Angeklagter führte Ärzte hinters Licht

Das Paar soll um den Mann, der Hauptangeklagter ist, ein massives Lügengebilde aufgebaut haben. Die Staatsanwaltschaft wirft dem 63-Jährigen vor, sich selbst als psychisch und physisch schwerkrank dargestellt zu haben, wie die «Südostschweiz» schreibt. Unter anderem habe er eine Beinahe-Blindheit und Symptome wie Schwindel, Allergien und chronische Rückenschmerzen vorgegaukelt. Zudem habe er gegenüber Ärzten angegeben, dass er Begleitung beim Einkaufen brauche, nur als Beifahrer im Auto sitzen könne und auch im ÖV Begleitung brauche, da er sonst verloren gehe. Die Ärzteschaft kaufte dem Mann seine Aussagen zu Beginn ab und diagnostizierte unter anderem eine psychische Störung.

Frau stützt Geschichte ihres Mannes

Seine Ehefrau spielte munter mit. Zwar ging sie normal einer Arbeit nach, doch sie stützte der Anklage zufolge die Krankheitsgeschichte ihres Gatten. Gemäss dieser hatte sie auch allen Grund dazu: Das Paar pflegte einen gehobenen Lebensstandard, besass zwei Autos, ein Boot, ein grosses Haus und gönnte sich zudem regelmässige Ferien mit den beiden Kindern.
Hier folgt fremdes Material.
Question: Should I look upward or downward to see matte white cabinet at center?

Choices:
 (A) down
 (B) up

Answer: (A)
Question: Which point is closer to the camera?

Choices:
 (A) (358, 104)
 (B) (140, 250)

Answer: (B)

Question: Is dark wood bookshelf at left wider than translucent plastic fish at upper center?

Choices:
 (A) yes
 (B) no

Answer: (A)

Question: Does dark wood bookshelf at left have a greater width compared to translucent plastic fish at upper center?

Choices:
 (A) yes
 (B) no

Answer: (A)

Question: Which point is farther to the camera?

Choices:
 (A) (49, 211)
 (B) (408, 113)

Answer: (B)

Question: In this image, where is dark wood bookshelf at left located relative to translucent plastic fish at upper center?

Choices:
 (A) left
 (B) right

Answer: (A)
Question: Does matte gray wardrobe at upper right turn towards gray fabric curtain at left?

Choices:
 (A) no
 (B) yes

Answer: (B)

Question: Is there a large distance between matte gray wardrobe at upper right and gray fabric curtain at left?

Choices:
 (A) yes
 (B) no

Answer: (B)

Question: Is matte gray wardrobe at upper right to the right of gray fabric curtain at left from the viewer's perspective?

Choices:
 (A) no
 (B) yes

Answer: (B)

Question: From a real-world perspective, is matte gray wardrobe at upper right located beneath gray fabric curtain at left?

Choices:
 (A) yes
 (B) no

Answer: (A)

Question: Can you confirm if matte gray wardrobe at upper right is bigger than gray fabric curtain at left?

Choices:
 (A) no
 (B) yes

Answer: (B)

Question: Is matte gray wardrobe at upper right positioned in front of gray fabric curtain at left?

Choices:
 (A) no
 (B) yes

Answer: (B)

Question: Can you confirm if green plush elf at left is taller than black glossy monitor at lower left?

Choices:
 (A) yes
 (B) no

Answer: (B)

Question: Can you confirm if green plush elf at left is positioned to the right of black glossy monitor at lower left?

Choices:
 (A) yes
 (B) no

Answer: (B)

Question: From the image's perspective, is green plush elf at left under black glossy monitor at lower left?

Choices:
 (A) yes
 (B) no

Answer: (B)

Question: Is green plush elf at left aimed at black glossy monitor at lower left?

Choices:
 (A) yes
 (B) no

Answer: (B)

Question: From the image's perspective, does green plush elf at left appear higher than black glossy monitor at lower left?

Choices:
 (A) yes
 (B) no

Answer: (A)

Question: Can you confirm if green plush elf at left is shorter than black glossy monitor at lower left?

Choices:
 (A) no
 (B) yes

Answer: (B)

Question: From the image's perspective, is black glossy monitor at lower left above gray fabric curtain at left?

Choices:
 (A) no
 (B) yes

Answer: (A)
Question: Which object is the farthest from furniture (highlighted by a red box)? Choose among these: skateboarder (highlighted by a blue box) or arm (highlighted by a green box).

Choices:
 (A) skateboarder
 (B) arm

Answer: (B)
Es dauerte bis 2013, ehe die Sozialversicherungen den mutmasslichen Hochstaplern auf die Schliche kamen – und das auch nur dank eines anonymen Hinweises, wonach der Beschuldigte sich im Alltag völlig normal verhalten haben soll.

Was dann folgte, scheint besonders dreist: Bei einem aufgrund des Hinweises angeordneten Überprüfungsverfahren der Sozialversicherung gaben die Eheleute an, der Gesundheitszustand des Mannes habe sich sogar noch verschlechtert. Er sei kaum belastbar, habe «krankheitsbedingte Totalausfälle» und bekomme in Anwesenheit vieler Menschen Panik.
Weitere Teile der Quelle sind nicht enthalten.